Признавая в водке одного из капитальнейших факторов современного народного хозяйства, невольно спрашиваешь: неужели не сыщется ему более достойного конкурента, хотя бы в отдаленном будущем? Как не быть? Если вам не нравится прежний полицейский надзор крепостного права, разделите 100 миллионов четвертей ржи стоимостью на 300 миллионов на годовые пайки на человека — и вы получите потребное число ртов; для поглощения этого количества в виде пищи — равняющееся 50 миллионам. Прибавьте к настоящему населению страны 50 миллионов рабочих, и все придет в нормальные отношения и строгая нужда прогонит легкомысленный разгул[8]. Жизнь потому только жизнь, что постоянно борется со смертью. Борьба эта далеко не шуточная и ведется со всем напряжением и даже ожесточением. В народном хозяйстве так же мало места идиллии, как и в народной войне. Необходимо, чтобы эти 50 миллионов явились в самой стране конкурентами труда. Один вывоз за границу потребляемого ими количества хлеба поможет делу только отчасти. Не указывайте прямо на землю как на источник богатства. Земля без рук — мертвец. И в этом отношении опыт последнего десятилетия не пропал даром. В первые дни освобождения, не зная, как сложится дело, увлекаясь теориями и избегая неприятных столкновений с крестьянскими обществами, покупатели платили за земли дороже по мере их отдаления от селений. Тратились громадные деньги, чтобы сбыть крестьянские селения как можно далее от усадьбы. Теперь стало наоборот. Чем ближе земля к селениям — тем она дороже.

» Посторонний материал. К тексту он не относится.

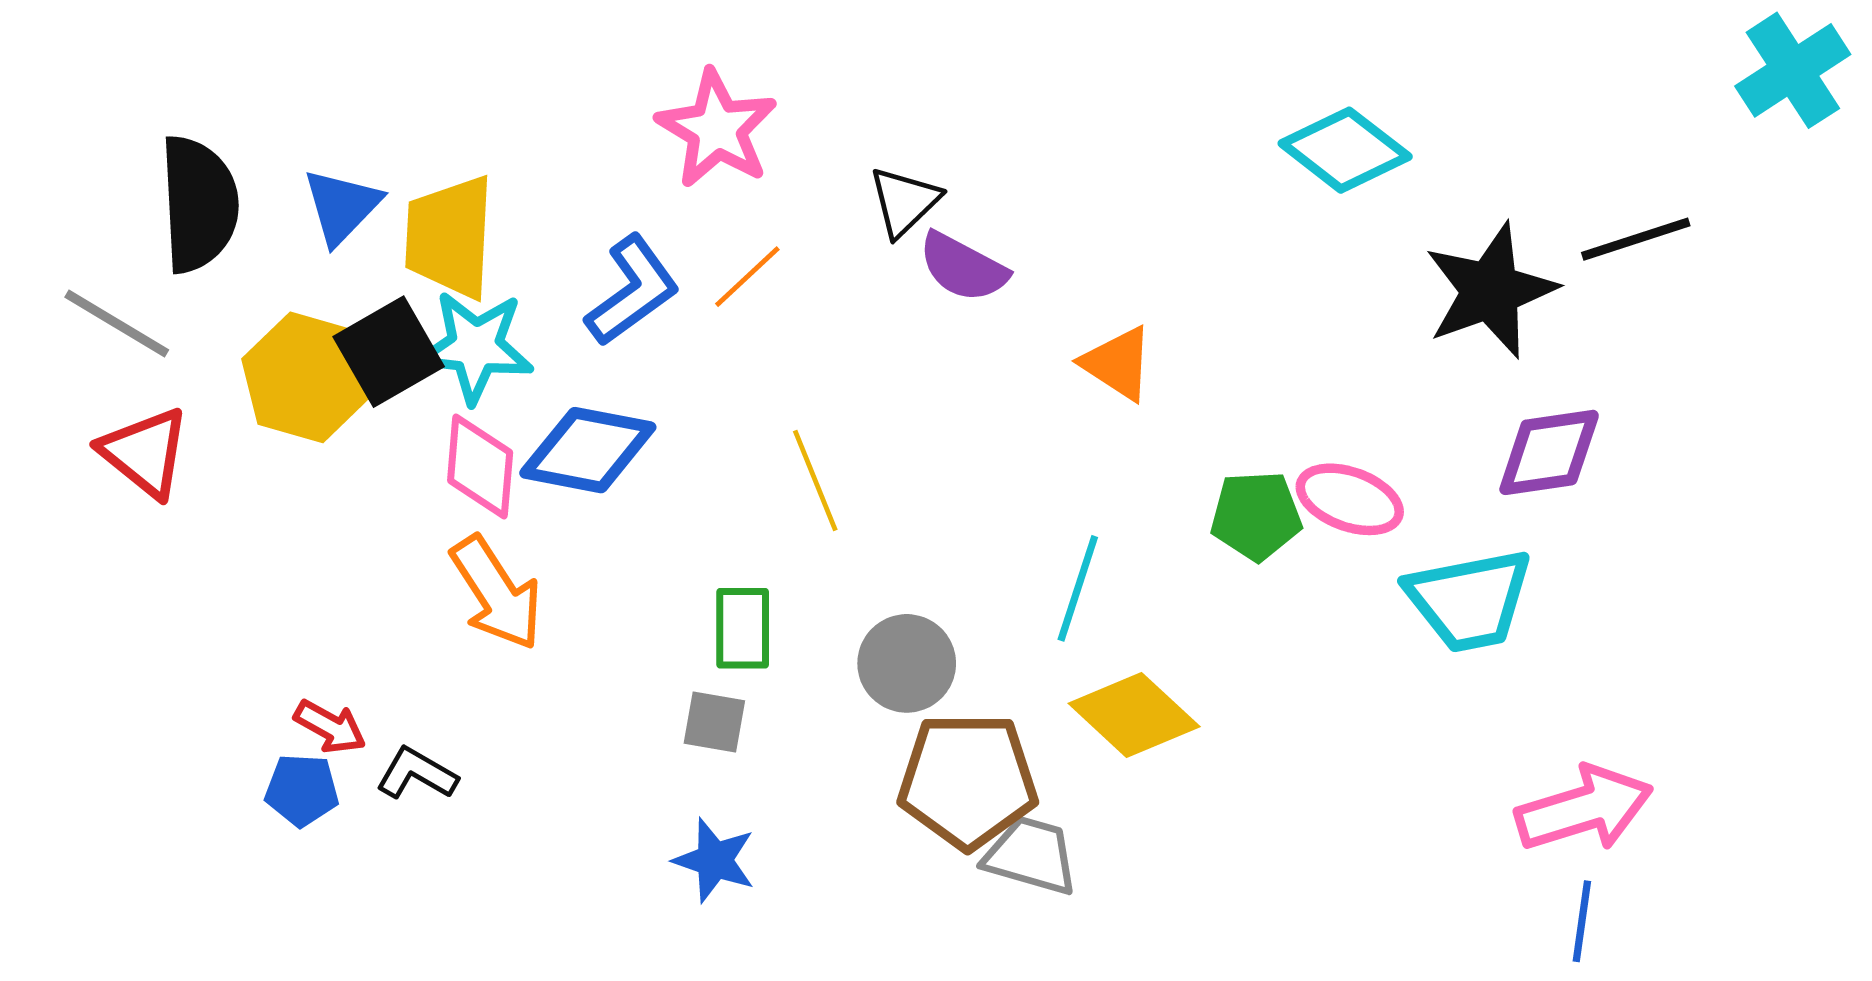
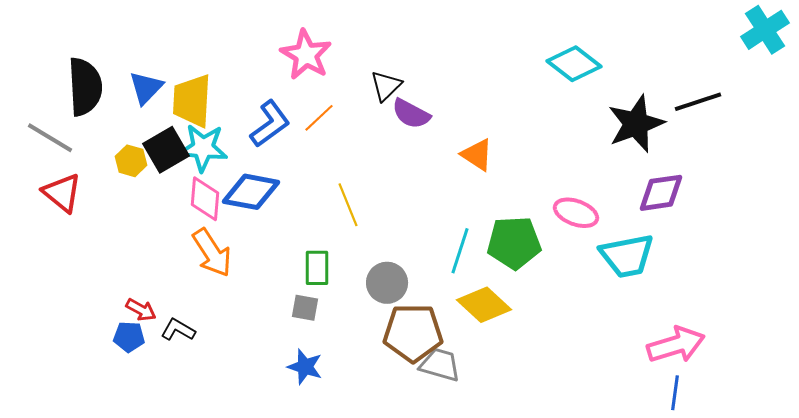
yellow hexagon: (307, 377) -> (131, 161), size x0.6
green pentagon: (1256, 516) -> (514, 243), moved, size x1.4

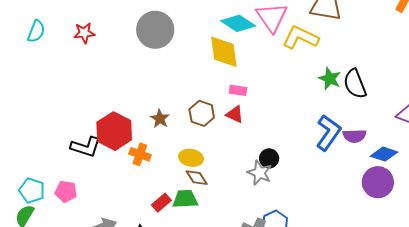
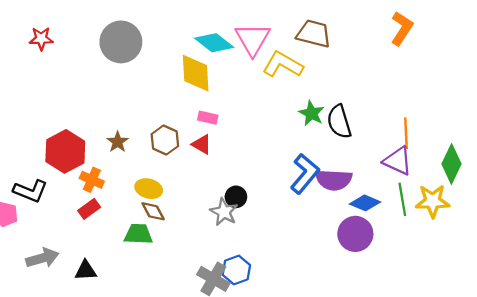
purple semicircle: (354, 136) -> (334, 180), size x1.4
black L-shape: (86, 147) -> (30, 191), moved
red rectangle: (161, 203) -> (89, 209), moved

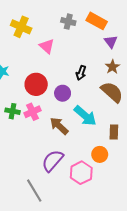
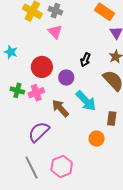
gray cross: (68, 22) -> (55, 11), moved
purple semicircle: (53, 161) -> (39, 132), moved
pink hexagon: (81, 173) -> (62, 166), moved

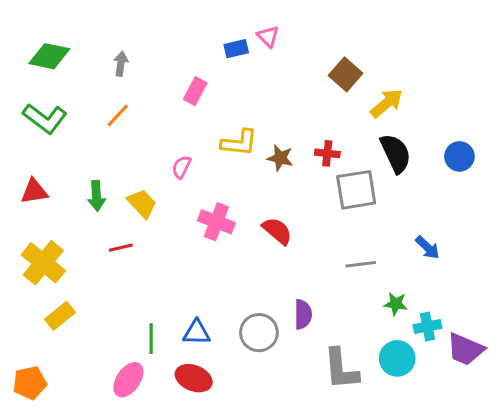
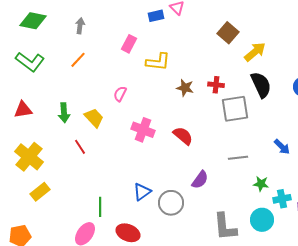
yellow L-shape: (239, 143) -> (158, 62), moved
red line: (121, 248) -> (80, 147), turned 70
purple semicircle: (303, 314) -> (200, 180), moved, turned 36
blue triangle: (197, 333) -> (142, 192), moved, turned -36

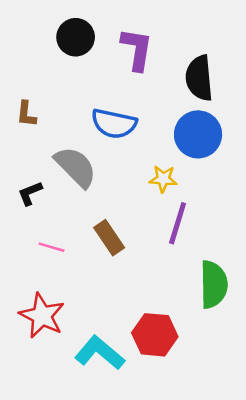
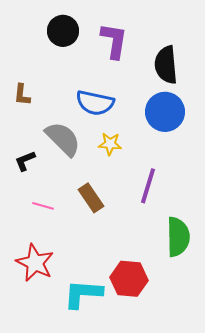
yellow star: (163, 179) -> (110, 144), moved
cyan L-shape: (100, 353) -> (83, 294), turned -36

Пойдем далее в нашей искренности. Вопреки кажущимся явлениям, мы решаемся утверждать, что пьянство нисколько не составляет отличительной черты нашего крестьянина. Пьяница, как и постоянный употребитель опиума, больной человек, которого воля безапелляционно подчинена потребности наркотического. Тип таких людей преобладает в чиновничьем мире у Иверской, между московскими нищими и затем рассеян по лицу русской земли, без различия сословий. Сущность этого типа верно намечена в пословице: «Как ни бьется, а к вечеру все напьется». Такой субъект не может иметь собственности, по отношению к которой он отрицатель. Своя и чужая для него только средство — напиться. Поэтому он зимой раздет, у жены тащит последнюю копейку, у соседа — плохо лежащий шворень. Очевидно, что крестьянин-собственник, по своему положению, не подходит под этот тип, хотя, быть может, и подходит под тип человека (Руси веселие пити), готового на всех ступенях развития с каким-то благоговением относиться к богатырскому выпиванию чары в полтретья ведра и придирающегося ко всякому случаю поесть и выпить. Иностранцы открывают общества, школы, железные дороги, справляют крестины, свадьбы и похороны — плачут и танцуют впроголодь. Северный русак ничего этого не делает, чтобы не выпить и не закусить. Даже воспоминание об историческом событии или просто о родителях у него тождественно если не с обедами и выпивкой, то хоть с блинами и выпивкой. Очень развитый русский рассказывал нам, как они вдвоем с покойным Герценом всю ночь просидели у Тортони во время декабрьского погрома (coup d'etat). С вечера Герцен спросил двойную бутылку коньяку, к которой собеседник его не прикасался. Герцен говорил с увеличением разочарования. К утру, заключил рассказчик, Герцен встал, выпив весь коньяк маленькими рюмочками, и ушел ни в одном глазе. Покойного Герцена можно упрекать в чем угодно, только не в неразвитости или пьянстве. Какой молодой человек, в свою очередь, не увлекался славой выпивания полтретья ведра? Конечно, хвастаться тут нечем, но можно ли эту категорию людей назвать пьяницами, не смешивая двух, только по видимому однородных явлений?